No internet connection
  1. Home
  2. Support

Is there a Way to see what files are Crawl'ed?

By @Carlos2018-12-06 17:56:22.665Z

The Crawl-counter goes up to "crawl_site #500" but iam only using 10 Sites an 0 posts nothing in Trash, no Tags. Can i See what files are Processed?

Solved in post #2, click to view
  • 5 replies
  1. Leon Stafford @leonstafford2018-12-06 18:05:08.228Z

    Hi Carlos,

    Good question.

    Yes, in a few ways. Try this latest version of the plugin and check the Logs tab. You can see a few different types of logs, such as the initial crawl list, these are the URLs the plugin detects from WordPress, such as your Post and Archive URLs (which you said were not many). It will also grab media and certain theme files. You can also see this under the Crawl tab, where you can filter out any that you want to skip that you know are not needed to save time/have a cleaner export.

    It also shows Discovered URLs, these are extra URLs linked to from the original crawl list. This helps avoid any missing files in your static export.

    I don't have it in just yet, but will soon add the "Crawled links" to the Logs tab, so you can see even more information about the export and deployment.

    Here's the latest version of the plugin to try:

    It's not an official release yet, still working on a few bugs, but is worth you starting to use and let me know anything that isn't working.



    1. Leon Stafford @leonstafford2018-12-06 18:09:17.403Z

      Also, with the new version, try under the Advanced tab, setting the Crawl Increment to 100, 1000 or maximum. It will not show the numbers moving so quickly as this represents the size of the "batch" of requests that get processed each round, in this case, 100, 1000 or all of the initial crawl list will be crawled on each request from your browser to the server.

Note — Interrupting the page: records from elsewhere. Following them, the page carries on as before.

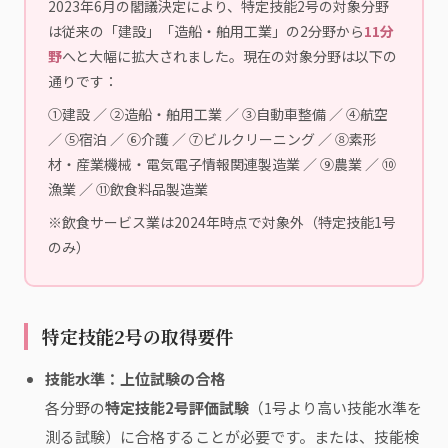
2023年6月の閣議決定により、特定技能2号の対象分野
は従来の「建設」「造船・舶用工業」の2分野から
11分
野
へと大幅に拡大されました。現在の対象分野は以下の
通りです：
①建設 ／ ②造船・舶用工業 ／ ③自動車整備 ／ ④航空
／ ⑤宿泊 ／ ⑥介護 ／ ⑦ビルクリーニング ／ ⑧素形
材・産業機械・電気電子情報関連製造業 ／ ⑨農業 ／ ⑩
漁業 ／ ⑪飲食料品製造業
※飲食サービス業は2024年時点で対象外（特定技能1号
のみ）
特定技能2号の取得要件
技能水準：上位試験の合格
各分野の
特定技能2号評価試験
（1号より高い技能水準を
測る試験）に合格することが必要です。または、技能検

      Go as high as your server can handle without the export failing. You should see much improved export times!

      1. Leon Stafford @leonstafford2018-12-06 18:18:25.394Z

        I've just implemented this, thanks for the prompt!

        It isn't in the currently linked build, but next time I update that later today, you should get the Crawled Links option in the Logs tab.

    2. C
      In reply toCarlos:
      @Carlos2018-12-06 18:24:56.171Z

      Thanks for your fast Answer. And your Work on this fine Plugin.
      In the Tap i see a list of a lot of images. But they are currently not used in at the Website.
      It would be helpful to see, how they are chosen. (Incoming Link for example) I used SEO FROG and didn't see on Link to any of the images.

      Thanks anyway

      1. Leon Stafford @leonstafford2018-12-06 18:40:48.453Z

        Yes, I'll be making at least some of the methods it uses to detect URLs optional via checkboxes or such. Maybe not for this release, but soon. The more control the user has the better and a checkbox is not hard to implement.

        Previously, the plugin didn't detect anything, but this often meant missing files/broken images on the exported site. It's a balance to get the most complete export for a user's first experience, without including way too many files. Still working on it, but the Excludes option, combined with the Initial crawl list preview, currently allows for good control.

        We're also detecting certain plugins that need extra behaviour to ensure the site exports fine/includes/excludes certain things. ie, Elementor, if you use the list icons from FontAwesome, needs to force include those or they're missing from the export due to the way they're referenced.

        A part of me doesn't love "cheating" in the crawl process by getting this internal information from WordPress, but it's a WordPress plugin, with a specific aim, so will use all the tools available to get a fast and accurate export (the continued mission!).